> **Page-level text extractions**:
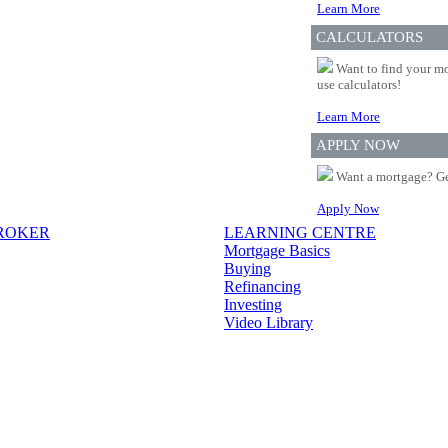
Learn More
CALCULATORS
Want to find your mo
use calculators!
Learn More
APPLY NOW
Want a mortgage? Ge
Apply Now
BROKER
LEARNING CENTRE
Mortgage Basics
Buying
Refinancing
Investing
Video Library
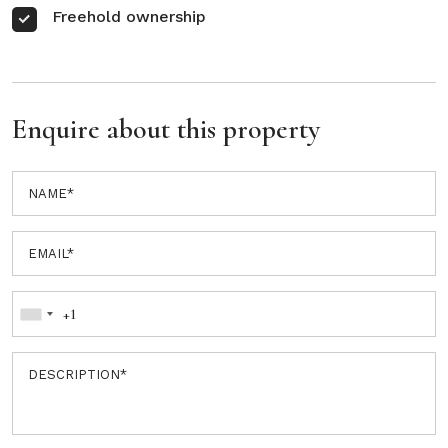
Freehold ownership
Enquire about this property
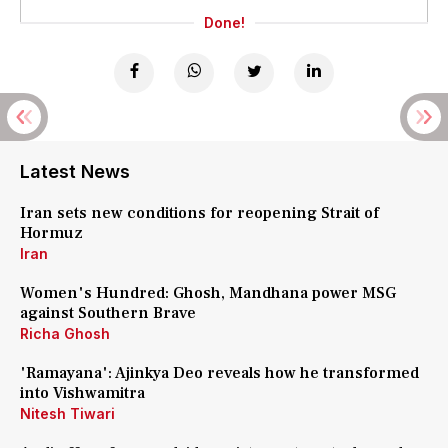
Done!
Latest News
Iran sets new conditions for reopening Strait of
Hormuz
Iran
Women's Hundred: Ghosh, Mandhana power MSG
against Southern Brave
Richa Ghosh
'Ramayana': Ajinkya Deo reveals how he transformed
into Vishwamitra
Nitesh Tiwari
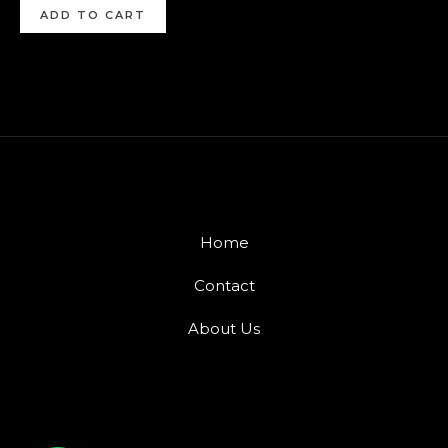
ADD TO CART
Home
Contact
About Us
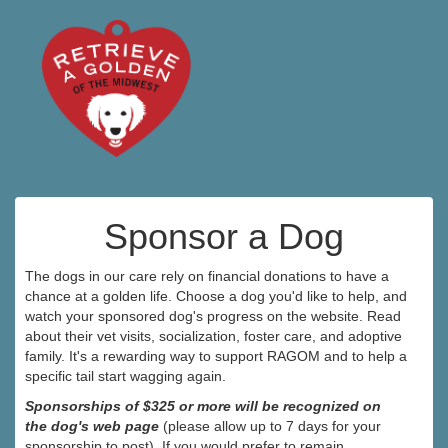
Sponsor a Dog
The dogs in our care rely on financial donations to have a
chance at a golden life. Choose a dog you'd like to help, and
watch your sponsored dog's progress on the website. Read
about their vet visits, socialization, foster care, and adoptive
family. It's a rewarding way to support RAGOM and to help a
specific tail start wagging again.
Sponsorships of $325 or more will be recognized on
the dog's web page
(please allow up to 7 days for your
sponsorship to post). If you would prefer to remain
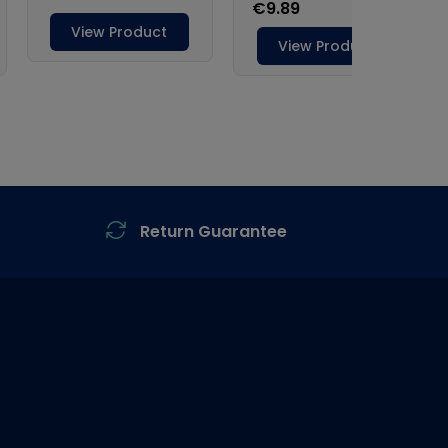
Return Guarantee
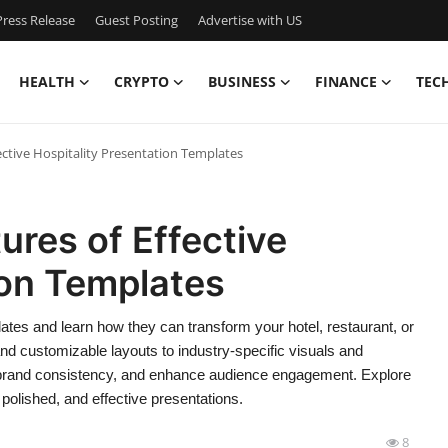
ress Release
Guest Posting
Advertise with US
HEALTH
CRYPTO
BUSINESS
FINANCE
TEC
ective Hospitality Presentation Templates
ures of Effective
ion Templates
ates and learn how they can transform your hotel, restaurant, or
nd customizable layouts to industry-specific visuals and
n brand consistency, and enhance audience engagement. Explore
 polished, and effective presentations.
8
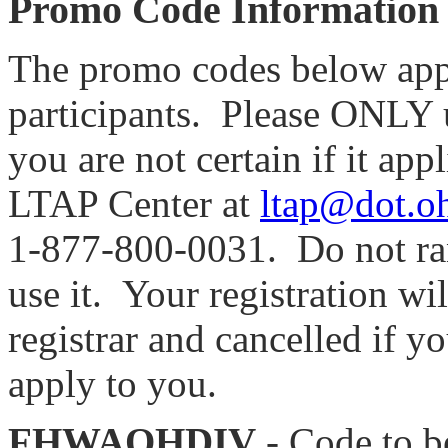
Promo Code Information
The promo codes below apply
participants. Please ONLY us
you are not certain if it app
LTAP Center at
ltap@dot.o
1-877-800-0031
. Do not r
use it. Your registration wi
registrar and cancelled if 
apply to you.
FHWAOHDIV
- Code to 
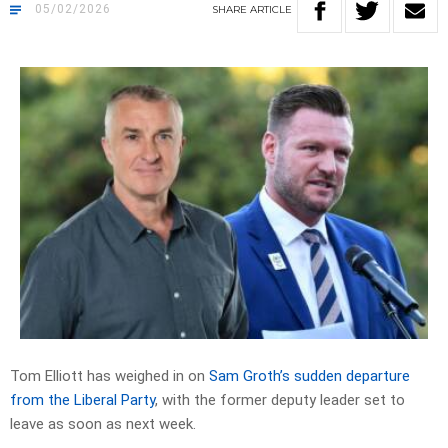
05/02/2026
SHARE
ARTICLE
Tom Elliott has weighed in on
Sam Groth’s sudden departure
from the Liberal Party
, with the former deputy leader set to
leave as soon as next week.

> **Exercise goal**: Each entry above should be written out verbatim, minus its pictures.

> **Output of the exercise**:
Learn More
CALCULATORS
Want to find your mo
use calculators!
Learn More
APPLY NOW
Want a mortgage? Ge
Apply Now
BROKER
LEARNING CENTRE
Mortgage Basics
Buying
Refinancing
Investing
Video Library
Freehold ownership
Enquire about this property
Done!
Latest News
Iran sets new conditions for reopening Strait of
Hormuz
Iran
Women's Hundred: Ghosh, Mandhana power MSG
against Southern Brave
Richa Ghosh
'Ramayana': Ajinkya Deo reveals how he transformed
into Vishwamitra
Nitesh Tiwari
ADD TO CART
Home
Contact
About Us
Sponsor a Dog
The dogs in our care rely on financial donations to have a
chance at a golden life. Choose a dog you'd like to help, and
watch your sponsored dog's progress on the website. Read
about their vet visits, socialization, foster care, and adoptive
family. It's a rewarding way to support RAGOM and to help a
specific tail start wagging again.
Sponsorships of $325 or more will be recognized on
the dog's web page
(please allow up to 7 days for your
sponsorship to post). If you would prefer to remain
Return Guarantee
ress Release
Guest Posting
Advertise with US
HEALTH
CRYPTO
BUSINESS
FINANCE
TEC
ective Hospitality Presentation Templates
ures of Effective
ion Templates
ates and learn how they can transform your hotel, restaurant, or
nd customizable layouts to industry-specific visuals and
n brand consistency, and enhance audience engagement. Explore
 polished, and effective presentations.
8
Promo Code Information
The promo codes below apply
participants. Please ONLY us
you are not certain if it app
LTAP Center at
ltap@dot.o
1-877-800-0031
. Do not r
use it. Your registration wi
registrar and cancelled if 
apply to you.
FHWAOHDIV
- Code to 
05/02/2026
SHARE
ARTICLE
Tom Elliott has weighed in on
Sam Groth’s sudden departure
from the Liberal Party
, with the former deputy leader set to
leave as soon as next week.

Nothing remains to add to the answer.